▶ _Saved entries_:

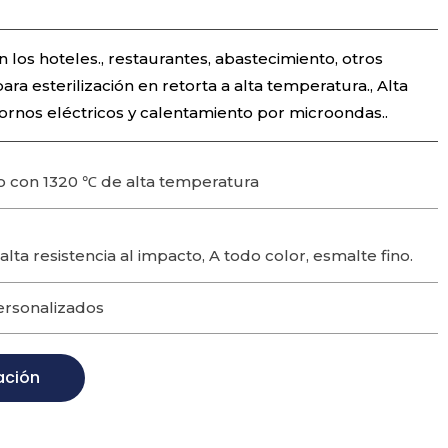
en los hoteles., restaurantes, abastecimiento, otros
ra esterilización en retorta a alta temperatura., Alta
rnos eléctricos y calentamiento por microondas..
 con 1320 ℃ de alta temperatura
 alta resistencia al impacto, A todo color, esmalte fino.
ersonalizados
ación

▶ _What to produce_:
Write only the number of lines in the data above that include "temperatura".

▶ _Problem solution_:
2